Si mise a lavorare cominciando a dare colpi di accetta al melo più grande e più bello, mentre la fanciulla piangeva. Lo buttò giù e le disse di staccarne i frutti e farne una composta, così avrebbe avuto da mangiare per sé durante tutto l’anno.
La fanciulla raccolse le mele e le portò in cucina per lavarle e sbucciarle, poi le mise a bollire con miele e cannella, mentre lui continuava a dare colpi ai legni, tirandone fuori assi e pali. Nel pomeriggio cominciò a costruire un pezzo di staccionata con secchi colpi di martello, e lo coprì con le fronde tagliate dai rami. Poi prese una vanga e si mise a scavare lungo il perimetro esterno, e ci piantò dei semi di alloro. «Crescerà,» le disse «e non sarà più così facile vedere la tua casa e il frutteto da fuori.»

Ogni momento veniva qualcuno a trovare la fanciulla, giovani donne o uomini. Lui li scrutava a braccia conserte. Se li vedeva a mani vuote guardava la fanciulla negli occhi, e lei non li invitava a entrare. Furono molti quelli che andarono via.
La fanciulla era felice, non vedeva l’ora che arrivasse la fine del giorno per imbandire di nuovo una tavola speciale per loro due, e passare ancora una notte insieme. Fu di nuovo profumo di spezie, di vino, di pelle carezzata, e notte di viso contro i suoi seni.
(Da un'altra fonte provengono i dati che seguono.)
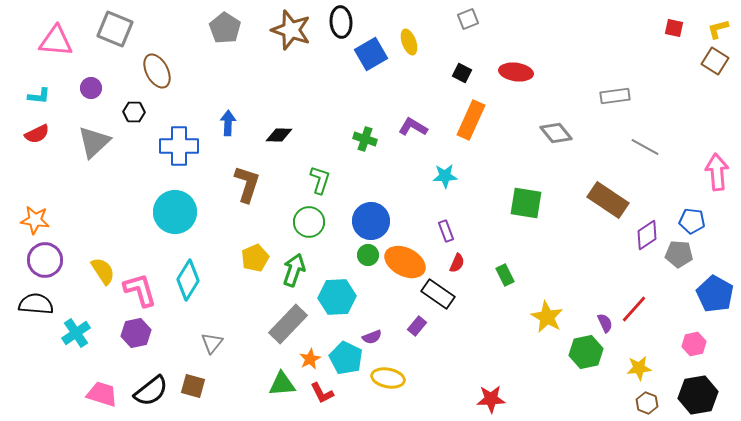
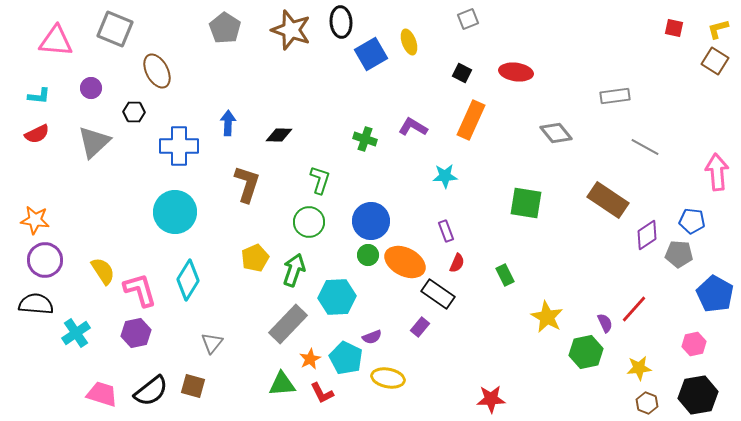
purple rectangle at (417, 326): moved 3 px right, 1 px down
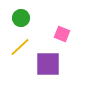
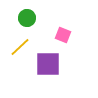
green circle: moved 6 px right
pink square: moved 1 px right, 1 px down
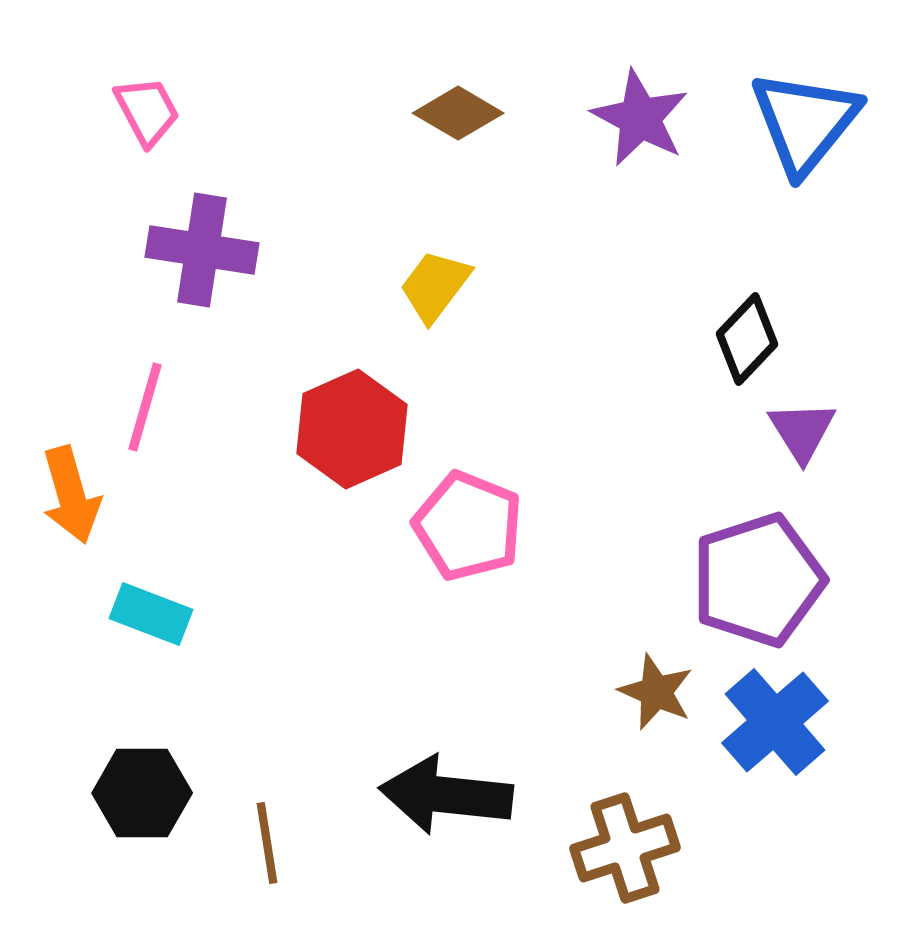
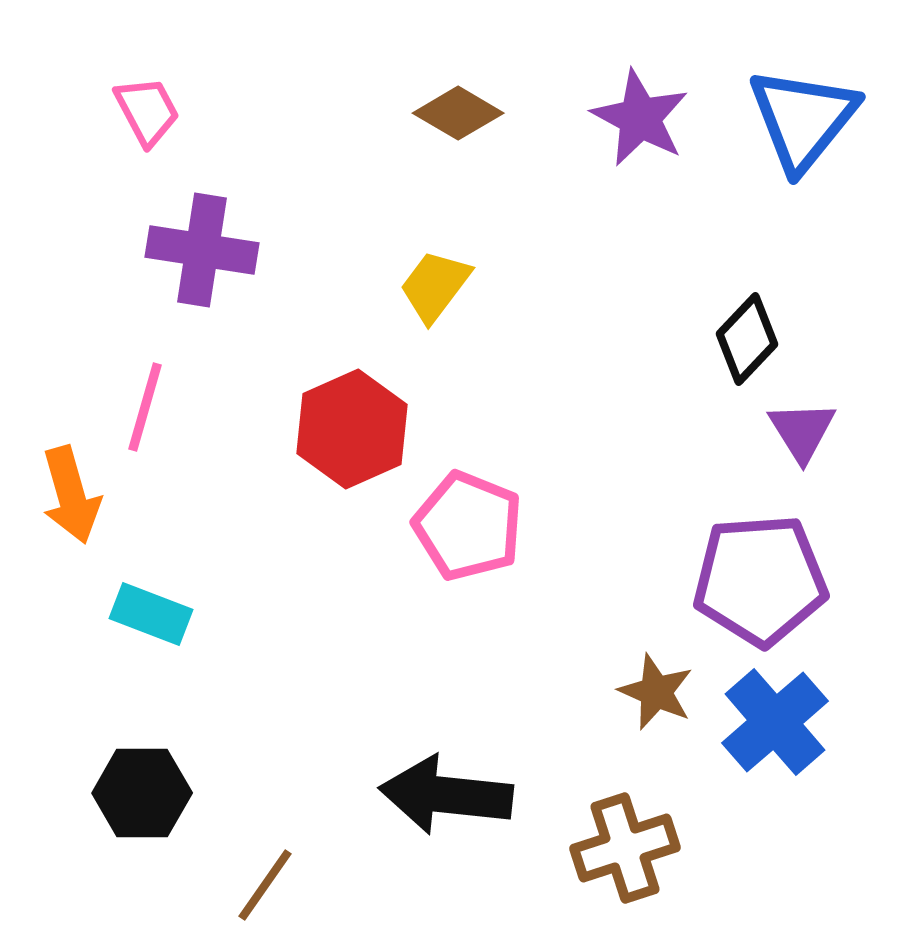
blue triangle: moved 2 px left, 3 px up
purple pentagon: moved 2 px right; rotated 14 degrees clockwise
brown line: moved 2 px left, 42 px down; rotated 44 degrees clockwise
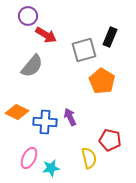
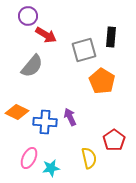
black rectangle: moved 1 px right; rotated 18 degrees counterclockwise
red pentagon: moved 4 px right; rotated 25 degrees clockwise
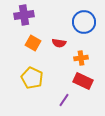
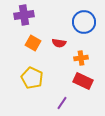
purple line: moved 2 px left, 3 px down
I giorni successivi continuarono così. Il cavaliere abbatté altri quattro alberi, completò il recinto e lo coprì con le fronde dei rami tutto intorno, piantando davanti la siepe di alloro che l’anno successivo sarebbe bastata a proteggere la casa da sguardi interessati e indiscreti. La fanciulla preparava conserve riempiendo barattoli che riponeva con amore nella dispensa.
Gli amici diminuirono con il passare dei giorni; alla fine restarono in pochi, quelli che da sempre le avevano portato qualcosa, e la fanciulla li poté apprezzare di più, nel silenzio ormai calmo del suo giardino.

Venne il quinto giorno.
Il cavaliere sulla porta della casa bianca con le imposte azzurre si guardava attorno a braccia conserte, ed era soddisfatto. La fanciulla lo raggiunse e lui la sollevò da terra per farle vedere meglio quello che aveva costruito per lei, e anche lo spazio guadagnato nel frutteto che permetteva ora di scorgere, tra gli alberi rimasti, l’orizzonte dell’oceano. Lei sorrise e gli mostrò la sua dispensa di barattoli pronti e chiusi, pieni di dolcezza, e poi lo portò davanti al suo specchio. Gli diede un paio di forbici e gli ordinò di tagliarle i capelli. Il cavaliere sgranò gli occhi e disse di no, ma lei gli mise le forbici in mano con un gesto deciso. Allora le si inginocchiò accanto e cominciò a tagliare, all’altezza dei fianchi. Con ogni ciocca che cadeva la fanciulla si accorgeva che i suoi capelli non erano più tutti neri ma che c’erano molti fili bianchi.
Il cavaliere diede l’ultimo colpo di forbici con gli occhi cupi, poi raccolse i riccioli tagliati tra le mani, uscendo dalla stanza. La fanciulla si avvicinò allo specchio e si guardò attentamente, fissandosi nelle pupille e poi osservando il resto: il suo viso, la sua chioma, le spalle, i fianchi, le gambe, i suoi piedi. Tornando a fissare le sue pupille si disse che non era più una fanciulla ma una donna.

Al mattino lui raccolse ogni sua cosa e indossò l’armatura. La donna gli portò la giumenta fuori dalla porta e prima di montare in sella lui la abbracciò un’ultima volta baciandola sulla bocca. Indossò l’elmo e spronò il cavallo, allontanandosi al passo. Si girò solo una volta a guardarla, accigliato.
Quando non riuscì più a vederlo la donna scese la scogliera e si immerse nell’oceano calmo, fino ai fianchi. Solo le punte dei suoi capelli si bagnarono, le caviglie restarono libere e lei si sentì integra. Non le aveva sottratto nulla, non aveva morso neanche una delle sue mele. Sorrise nel pianto e lo ringraziò dal cuore per la sua casa piena e protetta, per il suo vero amore.

Il cavaliere proseguì fino a mezzogiorno poi si fermò; legò la giumenta a una quercia e aprì la bisaccia sul fianco della sella: ci trovò una grossa mela, rossa e profumata, che la donna doveva avergli infilato lì di nascosto prima che partisse. La prese con due mani e la addentò piangendo. Chiedendosi cosa lo aspettava a casa, e se sarebbe mai potuto tornare dai suoi seni, un giorno.